Influenza virus infection is a significant public health problem; however factors affecting the incidence and severity of disease have not been fully elucidated. The present study sought to examine the role of sex and stress in mediating susceptibility to an influenza viral infection in mice. Male and female mice underwent repeated cycles of restraint (RST) stress, followed by an influenza A/PR8 virus infection. Following these manipulations, levels of circulating corticosterone, lung proinflammatory cytokine gene expression and sickness behavior were examined. The data indicate sex differences in several aspects of the response to the A/PR8 virus infection. The kinetics of lung interleukin-1β mRNA expression were faster in infected males compared to females, while circulating corticosterone levels were elevated in infected females, but not in males. Anorexia and reduced saccharin consumption began earlier and symptoms were more pronounced in infected males than in females. In addition, RST modulated the response to the A/PR8 virus infection. Proinflammatory cytokine gene expression in response to infection was enhanced and sickness behavior was modulated by RST in both males and females. These data suggest that males mount more vigorous immune and behavioral responses to influenza viral infection compared to females, and stress exacerbates the response in both males and females. In conclusion, complex interactions between biological and behavioral factors are involved in mediating individual differences in health and disease. Additional studies may help uncover some of the factors contributing to the individual differences in susceptibility to influenza infection.

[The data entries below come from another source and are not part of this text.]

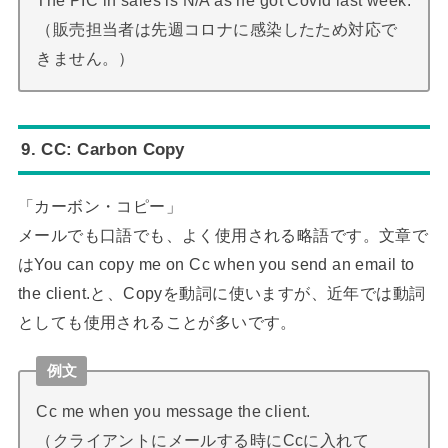
The PIC in sales is N/A as he got Covid last week.
（販売担当者は先週コロナに感染したため対応で
きません。）
9. CC: Carbon Copy
「カーボン・コピー」
メールでも口語でも、よく使用される略語です。文章で
はYou can copy me on Cc when you send an email to
the client.と、Copyを動詞に使いますが、近年では動詞
としても使用されることが多いです。
例文
Cc me when you message the client.
（クライアントにメールする時にCcに入れて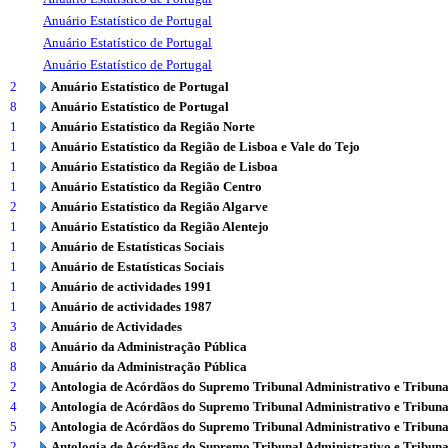
Anuário Estatístico de Portugal
Anuário Estatístico de Portugal
Anuário Estatístico de Portugal
2
Anuário Estatístico de Portugal
8
Anuário Estatístico de Portugal
1
Anuário Estatístico da Região Norte
1
Anuário Estatístico da Região de Lisboa e Vale do Tejo
1
Anuário Estatístico da Região de Lisboa
1
Anuário Estatístico da Região Centro
2
Anuário Estatístico da Região Algarve
1
Anuário Estatístico da Região Alentejo
1
Anuário de Estatísticas Sociais
1
Anuário de Estatísticas Sociais
1
Anuário de actividades 1991
1
Anuário de actividades 1987
3
Anuário de Actividades
8
Anuário da Administração Pública
8
Anuário da Administração Pública
2
Antologia de Acórdãos do Supremo Tribunal Administrativo e Tribuna
4
Antologia de Acórdãos do Supremo Tribunal Administrativo e Tribuna
5
Antologia de Acórdãos do Supremo Tribunal Administrativo e Tribuna
2
Antologia de Acórdãos do Supremo Tribunal Administrativo e Tribuna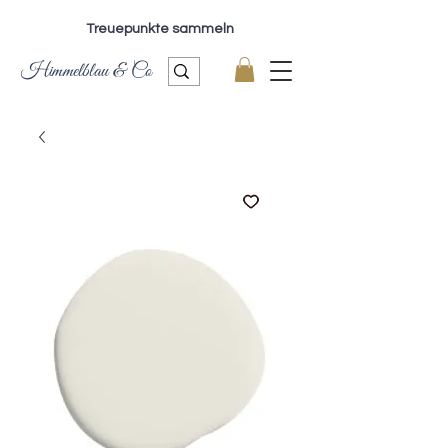
Treuepunkte sammeln
Himmelblau & Co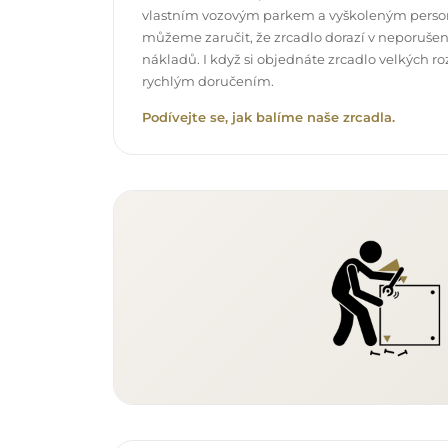
vlastním vozovým parkem a vyškoleným pers
můžeme zaručit, že zrcadlo dorazí v neporuše
nákladů. I když si objednáte zrcadlo velkých r
rychlým doručením.
Podívejte se, jak balíme naše zrcadla.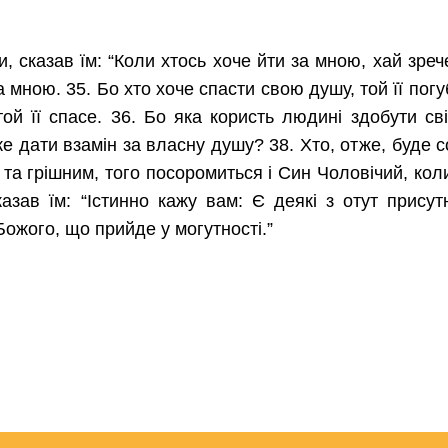
, сказав їм: “Коли хтось хоче йти за мною, хай зреч
а мною. 35. Бо хто хоче спасти свою душу, той її погу
ой її спасе. 36. Бо яка користь людині здобути сві
 дати взамін за власну душу? 38. Хто, отже, буде 
та грішним, того посоромиться і Син Чоловічий, кол
казав їм: “Істинно кажу вам: Є деякі з отут присут
ожого, що прийде у могутності.”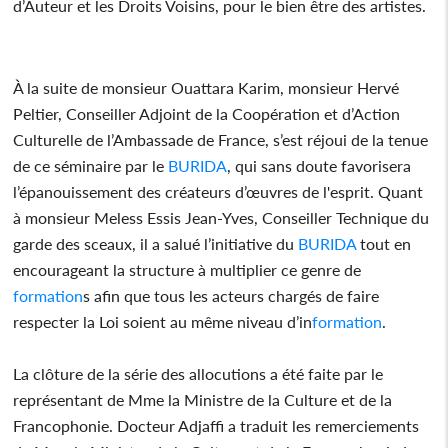
d’Auteur et les Droits Voisins, pour le bien être des artistes.
À la suite de monsieur Ouattara Karim, monsieur Hervé
Peltier, Conseiller Adjoint de la Coopération et d’Action
Culturelle de l’Ambassade de France, s’est réjoui de la tenue
de ce séminaire par le
BURIDA
, qui sans doute favorisera
l’épanouissement des créateurs d’œuvres de l'esprit. Quant
à monsieur Meless Essis Jean-Yves, Conseiller Technique du
garde des sceaux, il a salué l’initiative du
BURIDA
tout en
encourageant la structure à multiplier ce genre de
formation
s afin que tous les acteurs chargés de faire
respecter la Loi soient au même niveau d’in
formation
.
La clôture de la série des allocutions a été faite par le
représentant de Mme la Ministre de la Culture et de la
Francophonie. Docteur Adjaffi a traduit les remerciements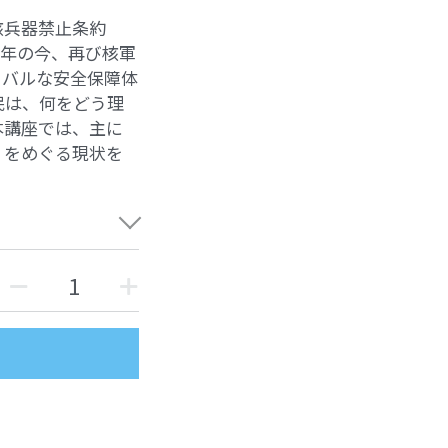
核兵器禁止条約
80年の今、再び核軍
ーバルな安全保障体
民は、何をどう理
本講座では、主に
」をめぐる現状を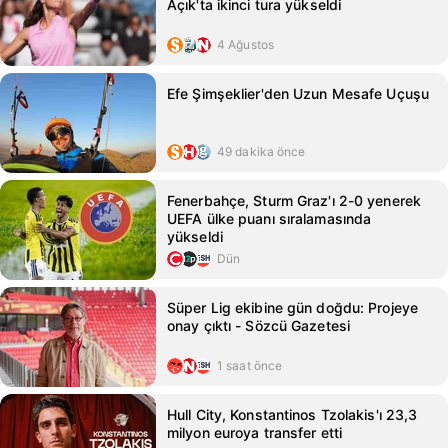
Açık'ta ikinci tura yükseldi
4 Ağustos
Efe Şimşeklier'den Uzun Mesafe Uçuşu
49 dakika önce
Fenerbahçe, Sturm Graz'ı 2-0 yenerek
UEFA ülke puanı sıralamasında
yükseldi
Dün
Süper Lig ekibine gün doğdu: Projeye
onay çıktı - Sözcü Gazetesi
1 saat önce
Hull City, Konstantinos Tzolakis'ı 23,3
milyon euroya transfer etti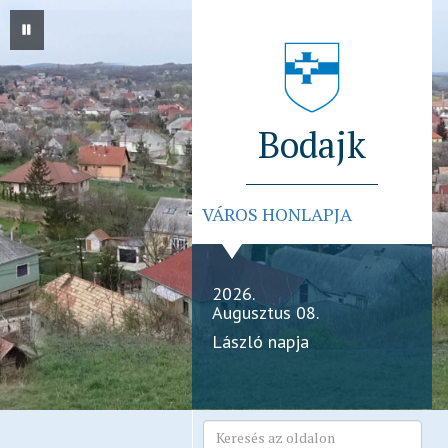
Bodajk
VÁROS HONLAPJA
2026.
Augusztus 08.
László napja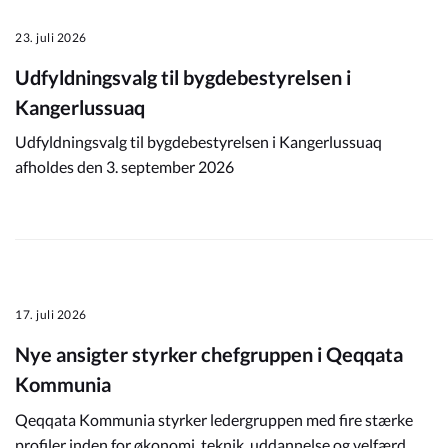
23. juli 2026
Udfyldningsvalg til bygdebestyrelsen i
Kangerlussuaq
Udfyldningsvalg til bygdebestyrelsen i Kangerlussuaq
afholdes den 3. september 2026
17. juli 2026
Nye ansigter styrker chefgruppen i Qeqqata
Kommunia
Qeqqata Kommunia styrker ledergruppen med fire stærke
profiler inden for økonomi, teknik, uddannelse og velfærd.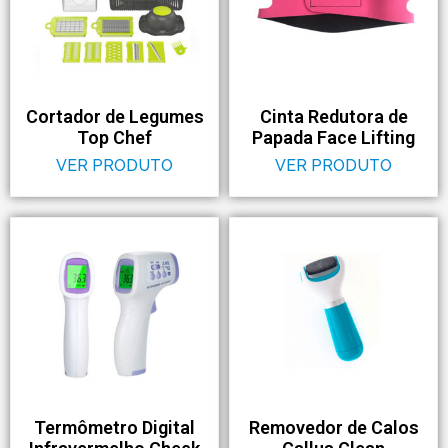
Cortador de Legumes
Cinta Redutora de
Top Chef
Papada Face Lifting
VER PRODUTO
VER PRODUTO
Termômetro Digital
Removedor de Calos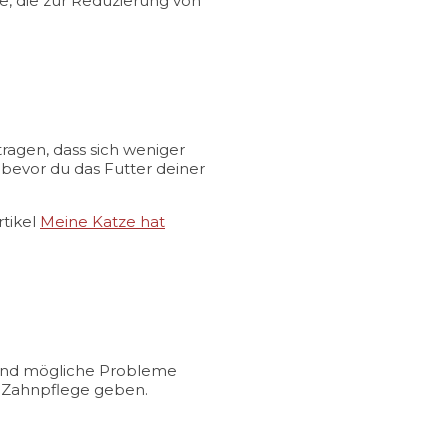
ze, die zur Reduzierung von
tragen, dass sich weniger
 bevor du das Futter deiner
rtikel
Meine Katze hat
 und mögliche Probleme
ur Zahnpflege geben.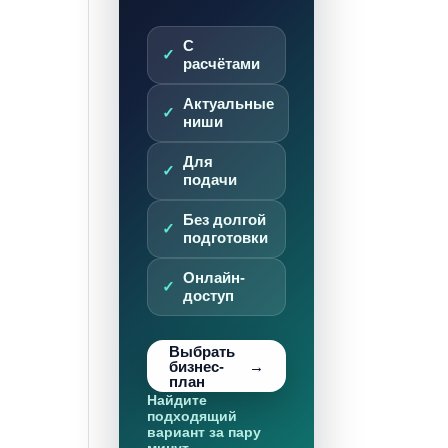
С
расчётами
Актуальные
ниши
Для
подачи
Без долгой
подготовки
Онлайн-
доступ
Выбрать
бизнес-
план
Найдите
подходящий
вариант за пару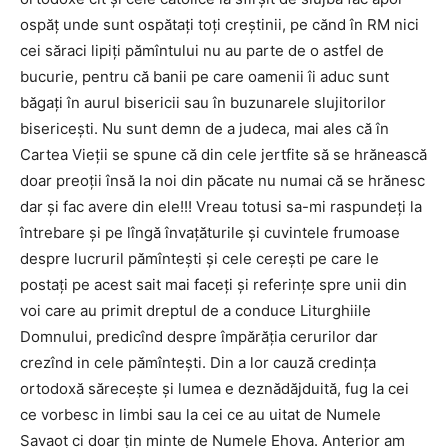
ospăţ unde sunt ospătaţi toţi creştinii, pe cănd în RM nici
cei săraci lipiţi pămîntului nu au parte de o astfel de
bucurie, pentru că banii pe care oamenii îi aduc sunt
băgaţi în aurul bisericii sau în buzunarele slujitorilor
bisericeşti. Nu sunt demn de a judeca, mai ales că în
Cartea Vieţii se spune că din cele jertfite să se hrănească
doar preoţii însă la noi din păcate nu numai că se hrănesc
dar şi fac avere din ele!!! Vreau totusi sa-mi raspundeţi la
întrebare şi pe lîngă învaţăturile şi cuvintele frumoase
despre lucruril pămînteşti şi cele cereşti pe care le
postaţi pe acest sait mai faceţi şi referinţe spre unii din
voi care au primit dreptul de a conduce Liturghiile
Domnului, predicînd despre împărăţia cerurilor dar
crezînd in cele pămînteşti. Din a lor cauză credinţa
ortodoxă săreceşte şi lumea e deznădăjduită, fug la cei
ce vorbesc in limbi sau la cei ce au uitat de Numele
Savaot ci doar ţin minte de Numele Ehova. Anterior am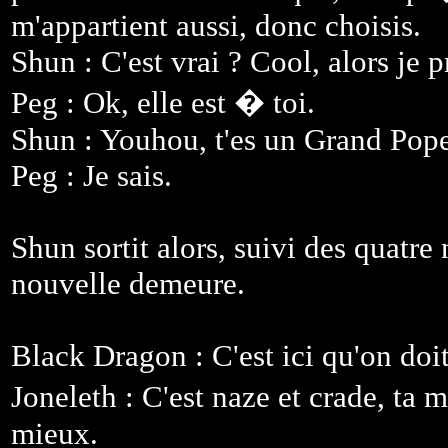
m'appartient aussi, donc choisis.
Shun : C'est vrai ? Cool, alors je 
Peg : Ok, elle est � toi.
Shun : Youhou, t'es un Grand Pop
Peg : Je sais.
Shun sortit alors, suivi des quatr
nouvelle demeure.
Black Dragon : C'est ici qu'on doit
Joneleth : C'est naze et crade, ta
mieux.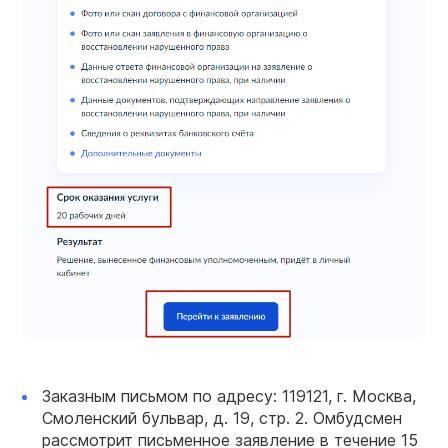
Заказным письмом по адресу: 119121, г. Москва,
Смоленский бульвар, д. 19, стр. 2. Омбудсмен
рассмотрит письменное заявление в течение 15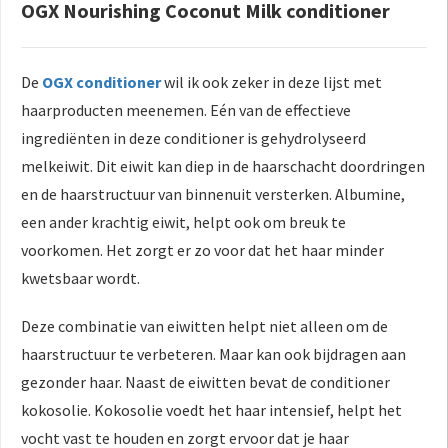
OGX Nourishing Coconut Milk conditioner
De
OGX conditioner
wil ik ook zeker in deze lijst met
haarproducten meenemen. Eén van de effectieve
ingrediënten in deze conditioner is gehydrolyseerd
melkeiwit. Dit eiwit kan diep in de haarschacht doordringen
en de haarstructuur van binnenuit versterken. Albumine,
een ander krachtig eiwit, helpt ook om breuk te
voorkomen. Het zorgt er zo voor dat het haar minder
kwetsbaar wordt.
Deze combinatie van eiwitten helpt niet alleen om de
haarstructuur te verbeteren. Maar kan ook bijdragen aan
gezonder haar. Naast de eiwitten bevat de conditioner
kokosolie. Kokosolie voedt het haar intensief, helpt het
vocht vast te houden en zorgt ervoor dat je haar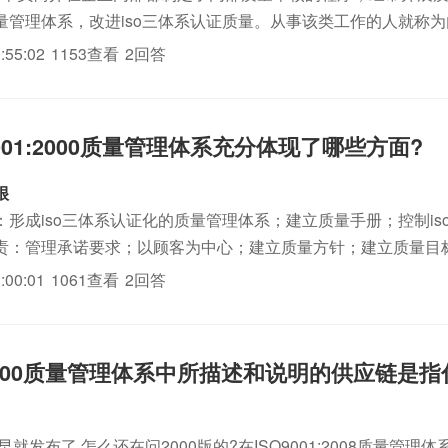
量管理体系，改进iso三体系认证质量。从事该类工作的人就称
ISO是国际标准化组织（InternationalOrganizationforSt..
:55:02
1153查看
2回答
9001:2000质量管理体系充分体现了哪些方面?
很
：形成iso三体系认证化的质量管理体系；建立质量手册；控制is
责：管理承诺要求；以顾客为中心；建立质量方针；建立质量目
权限并确保有效沟通；开展管理评审活动，确保质量管理体系的
:00:01
1061查看
2回答
理所需的资源；...
1:2000质量管理体系中所描述和说明的供应链是
早就发布了,怎么还在问2000版的?在ISO9001:2008质量管理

Research Highlights► IL-1β mRNA was expressed in lungs of A/PR8 infected males earlier than in females. ► Circulating corticosterone was elevated in A/PR8 infected females, but not in males. ► Sickness behavior was more severe in A/PR8 infected males than in females. ► Stress enhanced proinflammatory cytokine expression in A/PR8 infected mice. ► Stress altered the kinetics of sickness behavior in A/PR8 infected mice.